Amid considerable weakness in natural gas pricing, Cabot Oil & Gas Corp. will cut back to its previously disclosed maintenance capital program in 2020, a $575 million budget expected to deliver around 2.4 Bcf/d of net production this year.
Management for the Houston-based producer issued updated 2020 guidance Tuesday ahead of a 4Q2019 and year-end earnings conference call scheduled for Feb. 21.
The maintenance plan and projected 2.4 Bcf/d of output “assumes a moderate amount of curtailments throughout the year based on an expectation of normal pipeline maintenance, higher line pressures and weaker spot market prices,” management said.
The projected 2020 output is roughly flat with 4Q2019 production totals. Cabot expects to report production of around 2,457 MMcfe/d for the fourth quarter, exceeding the high end of its guidance. The producer, which operates in Northeast Pennsylvania, had signaled last year that it was evaluating plans to prepare for a tough commodity price environment in 2020.
The 2020 program would deliver $275-300 million in free cash flow and generate a “return on capital employed” of around 11-12%, assuming average New York Mercantile Exchange (Nymex) pricing of $2.25/MMBtu.

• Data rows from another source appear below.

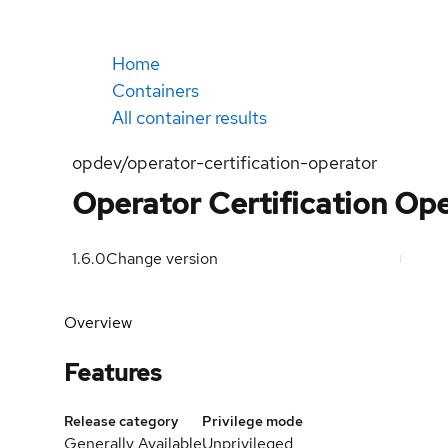
Home
Containers
All container results
opdev/operator-certification-operator
Operator Certification Ope
1.6.0
Change version
Overview
Features
Release category
Privilege mode
Generally Available
Unprivileged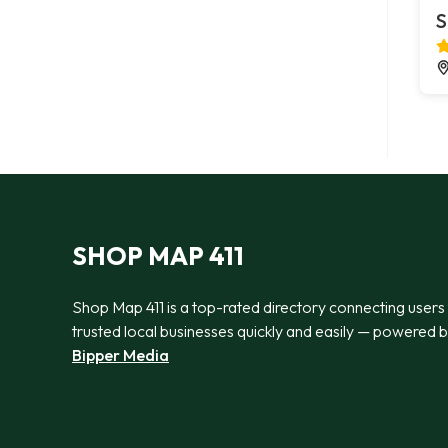
S
SHOP MAP 411
Shop Map 411 is a top-rated directory connecting users
trusted local businesses quickly and easily — powered 
Bipper Media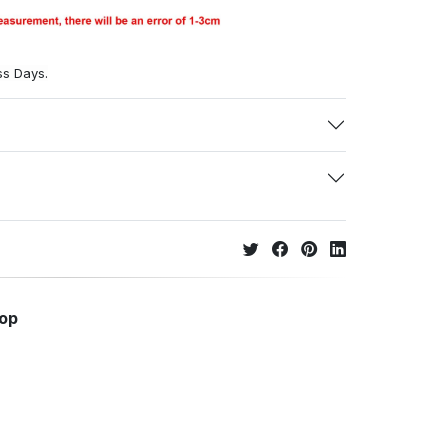
ss Days.
hop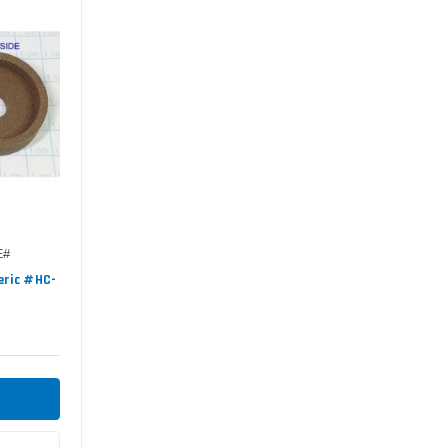
E#
eric #HC-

As of midday Tuesday, December 2020 was the only Nymex futures contract this year trading above $2.25. BofA Research recently projected average pricing of $1.99 for 2020.
“Our decision to reduce capital spending by approximately 27% year/year highlights our continued commitment to disciplined capital allocation,” CEO Dan Dinges said. “We believe that by substantially reducing our drilling and completion activity in 2020, we are taking the necessary steps to adapt to the current uncertainty in the natural gas markets, and we are prepared to maintain these reduced activity levels as long as this lower price environment persists.”

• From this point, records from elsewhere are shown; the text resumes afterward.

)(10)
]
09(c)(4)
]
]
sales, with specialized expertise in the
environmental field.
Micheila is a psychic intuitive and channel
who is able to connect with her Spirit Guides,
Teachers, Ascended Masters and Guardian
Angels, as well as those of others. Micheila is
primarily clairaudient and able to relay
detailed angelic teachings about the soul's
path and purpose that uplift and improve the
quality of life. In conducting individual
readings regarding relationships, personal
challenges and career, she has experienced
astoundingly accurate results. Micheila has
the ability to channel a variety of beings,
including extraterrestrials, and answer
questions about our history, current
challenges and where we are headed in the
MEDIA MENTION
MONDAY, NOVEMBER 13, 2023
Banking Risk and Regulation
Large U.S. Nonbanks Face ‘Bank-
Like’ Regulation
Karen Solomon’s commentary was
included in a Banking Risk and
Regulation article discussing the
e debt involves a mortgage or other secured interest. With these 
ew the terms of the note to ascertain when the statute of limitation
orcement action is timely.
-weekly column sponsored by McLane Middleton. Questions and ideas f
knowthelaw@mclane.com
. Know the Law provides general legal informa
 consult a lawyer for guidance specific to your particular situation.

Dinges said Cabot still expects to generate positive free cash flow and cover its dividend commitments but acknowledged that the operator is “by no means immune to the significant decline in natural gas prices” since last year.
Weighed down by a glut of Lower 48 production, natural gas prices have only grown weaker through the 2019/20 winter, with futures sinking to four-year lows as exceptionally mild weather has exacerbated the supply glut.
Said Dinges, “We are encouraged by the reduction in horizontal rig counts across the Marcellus, Utica and Haynesville -- which are collectively down 39% since their recent peaks in 2Q2019 -- and are hopeful that market forces will continue to move natural gas supply and demand toward a more sustainable balance; however, we will continue to evaluate the potential for additional capital reductions if prices erode further.”
On the production front, there have been signs of hope for bulls. Analyst estimates indicate a pullback in Lower 48 production totals since November.
What’s more, the recent collapse in oil prices -- fueled by fears of the coronavirus and potential demand impacts -- could materially impact future natural gas production trends. Genscape Inc. analysts said Tuesday they’re modeling “substantial reductions” in their gas production forecast based on the recent hit to oil prices.
“In early January, the West Texas Intermediate (WTI) benchmark price had topped $65/bbl,” Genscape senior natural gas analyst Rick Margolin said. “Since then the price has plummeted, with trading yesterday slipping below the $50/bbl mark for the first time in 13 months. This leads to a significant reduction in our production outlooks for oil and gas by causing rig counts to decline much faster than efficiency gains can compensate for.”
The oil price decline also means major impacts to forecast natural gas output because of the amount of Lower 48 associated gas produced from oil-directed drilling activity, according to Margolin.
As of Monday Genscape’s “expectations for 2020 gas production growth have been curtailed by nearly 1.4 Bcf/d versus our previous main forecast update from six weeks ago,” the analyst said. “2021 production expectations were reduced by more than 2.3 Bcf/d versus the previous forecast. As a result, 2021 production is now expected to post a year/year decline.”
Cabot realized prices of $2.15/Mcf during the period, or $2.05 excluding derivatives. Cabot expects capital expenditures of $160-170 for 4Q2019, management said.